The back-room door opened and a now-dressed Keran stepped out. “How are we all doing?” she asked, grinning. “Everyone having fun?” When no one answered, she suggested, “Why don’t I get food for everyone. You lot look hungry. Fresh bread. Some cheese from Marcy’s pitch, eh? Doesn’t that sound lovely?”
“I have work to do,” Keeley barked before storming away.
“I’ll take that as a yes,” Keran said, heading toward the front exit.
The nun, though, didn’t move. She was too busy watching her sister through narrowed eyes . . . until Samuel came through the door that led out to the back of the shop, freshly washed. At the sight of him, the nun’s entire body tensed and her eyes grew wide. But the boy completely panicked, spinning around and attempting to flee out the door he’d just come in. First, though, he ran into the doorframe, backed up, shook off his dizziness, and then ran out, slamming the door behind him.
The nun let out a deep, pained sigh, her eyes briefly closing before she returned to Keran’s room.
“Did you see that?” Laila asked him.
“How could I miss it?” Caid asked. “I was standing right here.”
“Think the nun fucked the boy?” she whispered, giggling.
“That boy,” Caid told her with great confidence, “has fucked no one. Except maybe himself.”
* * *
Keeley focused on working some iron pommels because she needed to hammer away and steel needed much more finesse. Thankfully all the mercenaries making their way into her shop these days needed swords for their battles. Keeley had been making a small fortune off the upcoming war between the royal brothers and, at times like this, work helped her deal with her rare bouts of rage. She lost herself in the smithing so that her mind could focus on something other than the fact that her younger sister, born only a few years after her, had the bloody nerve to stand before her in that ridiculous outfit and act all pious and gods-infused. Bitch was lucky Keeley didn’t punch her right in the nose! And the fact that she didn’t point out how chunky being a gods-damn nun had made her showed the strength of Keeley’s will. Because those white robes weren’t hiding anything! Except her feet. Why did she need to hide her bloody feet? She not only had to give up sex to be a nun but her feet as well?

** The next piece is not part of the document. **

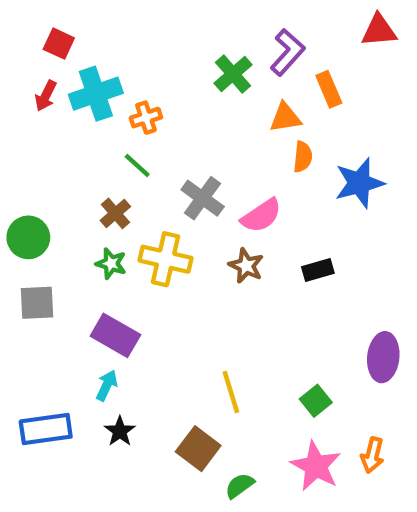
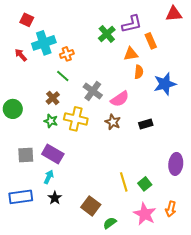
purple L-shape: (287, 52) -> (132, 24), turned 35
red arrow: (46, 96) -> (21, 55), moved, turned 112
gray square: (37, 303) -> (26, 155), moved
yellow line: (231, 392) -> (124, 182), moved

What religion insisted on covering its worshippers to that extent? Why was that necessary?
Why had her sister given up everything to join those religious fanatics? That’s how Keeley thought of the sects found throughout the land. They ruled the lives of their members and Keeley did not like that at all. The gods she chose to worship didn’t make her dress in any specific way. They didn’t ask her to give up her life for them. A few nonlethal sacrifices for the start of the planting season and to bless her most important weapons, and her gods seemed more than happy.
What she didn’t have to do was give up her entire family! That her gods never asked of her.

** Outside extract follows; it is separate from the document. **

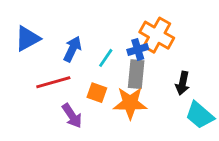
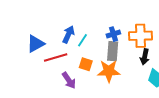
orange cross: (157, 35) -> (140, 36), moved, turned -30
blue triangle: (28, 39) -> (36, 44), moved
cyan line: (106, 58) -> (83, 40), moved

And Gemma had been raised the same way, their mother hoping the sisters would work the forge together. A true family business. It was a nice dream but not one that Keeley ever expected her sister to realize since she’d never loved blacksmithing the way Keeley always had. Keeley believed that people, when they could, should do what they loved. She loved working with steel, just as their father loved working his farm. Why would she ask Gemma to do something—anything—she didn’t love?
Yet locking herself away in some nunnery and giving up all freedom to appease some random god . . . ? That was something Keeley would never understand. Her sister deserved better.
But, after she’d turned sixteen, Gemma had suddenly disappeared one night before the winter frost, leaving nothing but a note for their parents to find.
That was more than a decade ago, and none of them had seen her since. It was true, their parents had received a few letters here and there through the years, letting them know Gemma was safe and had left of her own free will. But no messages for Keeley or their other siblings. As if Gemma expected them to forget she’d ever been a part of the family. As if she wasn’t blood. Their blood.